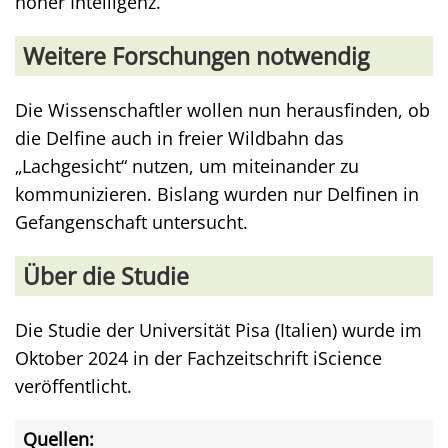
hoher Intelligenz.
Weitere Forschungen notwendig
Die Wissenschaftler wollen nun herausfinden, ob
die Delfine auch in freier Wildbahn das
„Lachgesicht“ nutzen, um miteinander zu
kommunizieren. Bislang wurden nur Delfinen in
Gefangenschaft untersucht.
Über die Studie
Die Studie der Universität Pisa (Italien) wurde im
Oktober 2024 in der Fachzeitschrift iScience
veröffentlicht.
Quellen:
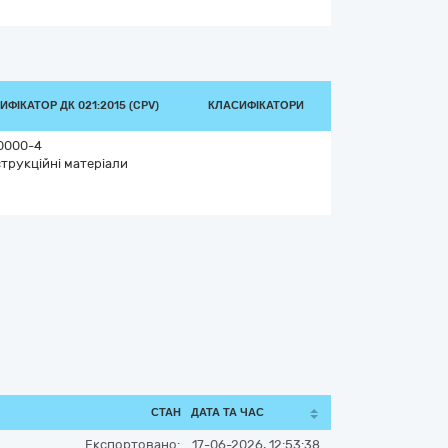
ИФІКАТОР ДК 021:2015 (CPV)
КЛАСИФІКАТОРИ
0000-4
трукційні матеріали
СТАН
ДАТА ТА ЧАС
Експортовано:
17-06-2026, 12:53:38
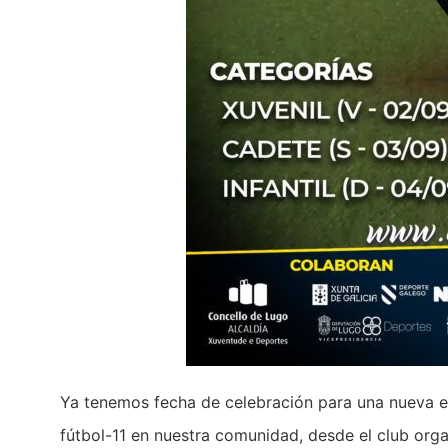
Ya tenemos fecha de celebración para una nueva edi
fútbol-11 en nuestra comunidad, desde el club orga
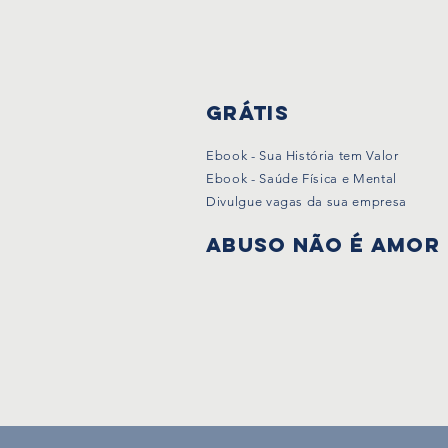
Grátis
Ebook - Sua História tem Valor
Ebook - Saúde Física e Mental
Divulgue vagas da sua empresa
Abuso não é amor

--

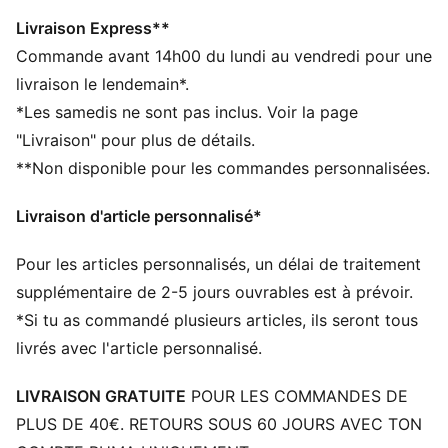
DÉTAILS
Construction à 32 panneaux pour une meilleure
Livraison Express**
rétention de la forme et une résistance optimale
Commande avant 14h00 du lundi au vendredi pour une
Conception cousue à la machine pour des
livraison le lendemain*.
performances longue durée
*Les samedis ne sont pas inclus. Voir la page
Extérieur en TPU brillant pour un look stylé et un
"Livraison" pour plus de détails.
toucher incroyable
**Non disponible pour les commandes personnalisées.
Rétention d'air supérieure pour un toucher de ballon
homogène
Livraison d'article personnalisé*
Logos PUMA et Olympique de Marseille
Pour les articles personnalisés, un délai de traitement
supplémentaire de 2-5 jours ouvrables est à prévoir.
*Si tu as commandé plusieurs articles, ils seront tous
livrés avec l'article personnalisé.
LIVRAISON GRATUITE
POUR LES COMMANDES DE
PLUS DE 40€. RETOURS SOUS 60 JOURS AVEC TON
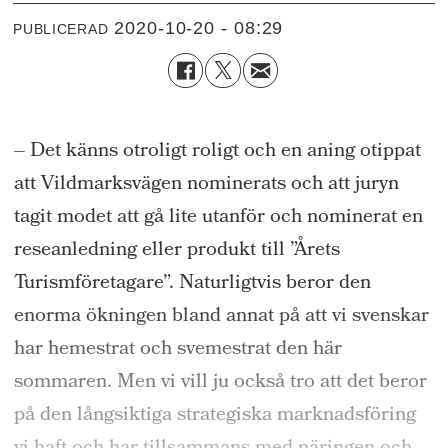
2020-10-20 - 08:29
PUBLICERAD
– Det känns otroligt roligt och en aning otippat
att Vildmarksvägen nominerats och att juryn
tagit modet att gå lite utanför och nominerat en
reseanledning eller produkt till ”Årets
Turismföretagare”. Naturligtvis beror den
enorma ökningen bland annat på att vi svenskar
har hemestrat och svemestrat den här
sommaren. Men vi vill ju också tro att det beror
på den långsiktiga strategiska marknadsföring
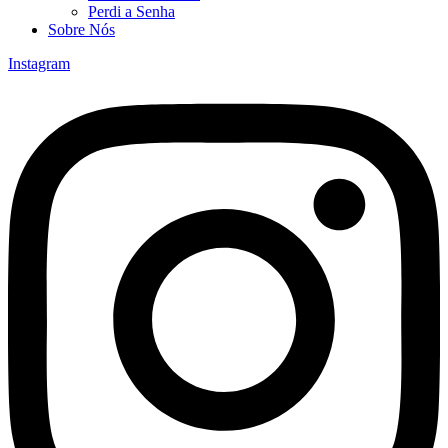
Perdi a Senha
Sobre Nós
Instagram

* * *

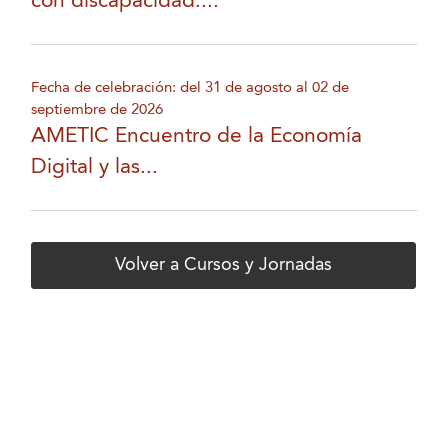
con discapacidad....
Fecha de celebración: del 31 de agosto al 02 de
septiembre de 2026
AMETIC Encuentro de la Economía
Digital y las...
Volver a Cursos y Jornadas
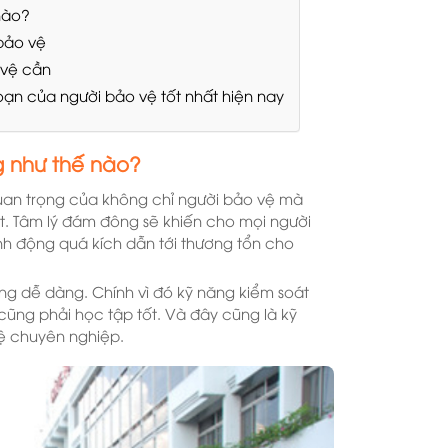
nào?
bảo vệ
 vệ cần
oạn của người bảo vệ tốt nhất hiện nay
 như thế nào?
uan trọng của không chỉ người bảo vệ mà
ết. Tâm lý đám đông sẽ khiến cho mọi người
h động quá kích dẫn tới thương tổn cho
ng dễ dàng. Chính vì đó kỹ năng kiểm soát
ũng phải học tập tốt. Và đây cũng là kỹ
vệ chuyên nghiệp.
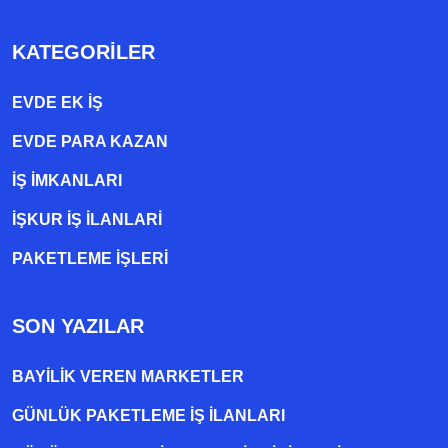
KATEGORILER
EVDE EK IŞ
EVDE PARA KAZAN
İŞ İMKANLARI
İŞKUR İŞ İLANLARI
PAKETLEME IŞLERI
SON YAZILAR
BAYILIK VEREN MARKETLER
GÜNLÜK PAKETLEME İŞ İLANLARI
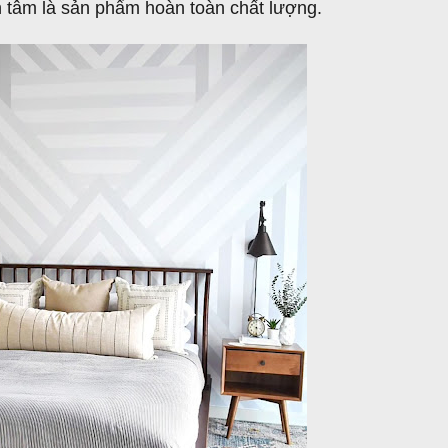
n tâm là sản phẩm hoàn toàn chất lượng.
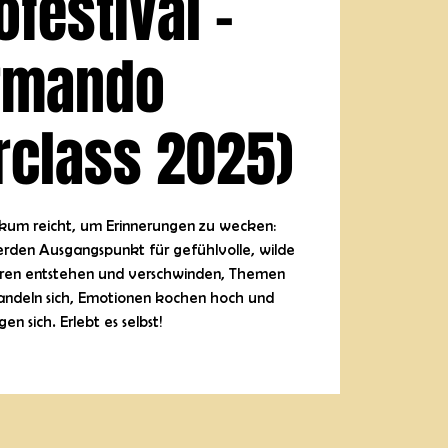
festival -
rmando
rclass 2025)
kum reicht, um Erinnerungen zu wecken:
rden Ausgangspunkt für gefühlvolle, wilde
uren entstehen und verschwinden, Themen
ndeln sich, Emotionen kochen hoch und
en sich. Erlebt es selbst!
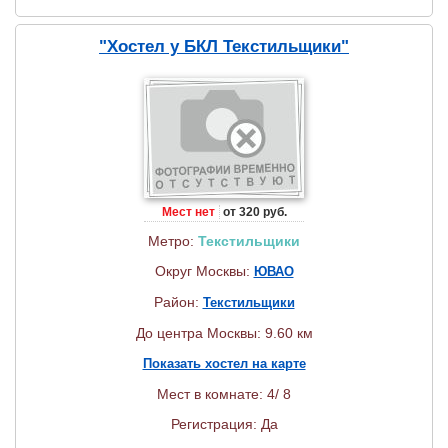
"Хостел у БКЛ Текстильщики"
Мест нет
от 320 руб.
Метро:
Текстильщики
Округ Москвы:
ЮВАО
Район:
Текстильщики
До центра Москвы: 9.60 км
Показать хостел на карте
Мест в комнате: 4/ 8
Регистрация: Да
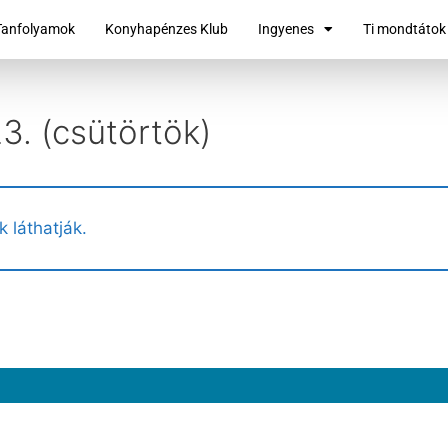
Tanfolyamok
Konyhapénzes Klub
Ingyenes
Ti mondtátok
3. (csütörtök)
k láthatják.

**WHAT TO WORK ON**
Within the listing above, the lines starting at the one containing "До центра Москвы: 9.60 км" and ending at the one containing "k láthatják." are to be returned exactly. Omit the pictures.

**SOLUTION TO THE EXERCISE**
До центра Москвы: 9.60 км
Показать хостел на карте
Мест в комнате: 4/ 8
Регистрация: Да
Tanfolyamok
Konyhapénzes Klub
Ingyenes
Ti mondtátok
3. (csütörtök)
k láthatják.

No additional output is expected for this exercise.